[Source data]
------
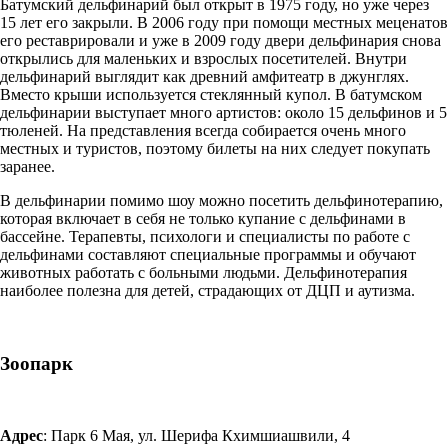
Батумский дельфинарий был открыт в 1975 году, но уже через
15 лет его закрыли. В 2006 году при помощи местных меценатов
его реставрировали и уже в 2009 году двери дельфинария снова
открылись для маленьких и взрослых посетителей. Внутри
дельфинарий выглядит как древний амфитеатр в джунглях.
Вместо крыши используется стеклянный купол. В батумском
дельфинарии выступает много артистов: около 15 дельфинов и 5
тюленей. На представления всегда собирается очень много
местных и туристов, поэтому билеты на них следует покупать
заранее.
В дельфинарии помимо шоу можно посетить дельфинотерапию,
которая включает в себя не только купание с дельфинами в
бассейне. Терапевты, психологи и специалисты по работе с
дельфинами составляют специальные программы и обучают
животных работать с больными людьми. Дельфинотерапия
наиболее полезна для детей, страдающих от ДЦП и аутизма.
Зоопарк
Адрес
: Парк 6 Мая, ул. Шерифа Кхимшиашвили, 4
------
Return every entry unchanged and skip the pictures.

Response to the exercise
Батумский дельфинарий был открыт в 1975 году, но уже через
15 лет его закрыли. В 2006 году при помощи местных меценатов
его реставрировали и уже в 2009 году двери дельфинария снова
открылись для маленьких и взрослых посетителей. Внутри
дельфинарий выглядит как древний амфитеатр в джунглях.
Вместо крыши используется стеклянный купол. В батумском
дельфинарии выступает много артистов: около 15 дельфинов и 5
тюленей. На представления всегда собирается очень много
местных и туристов, поэтому билеты на них следует покупать
заранее.
В дельфинарии помимо шоу можно посетить дельфинотерапию,
которая включает в себя не только купание с дельфинами в
бассейне. Терапевты, психологи и специалисты по работе с
дельфинами составляют специальные программы и обучают
животных работать с больными людьми. Дельфинотерапия
наиболее полезна для детей, страдающих от ДЦП и аутизма.
Зоопарк
Адрес
: Парк 6 Мая, ул. Шерифа Кхимшиашвили, 4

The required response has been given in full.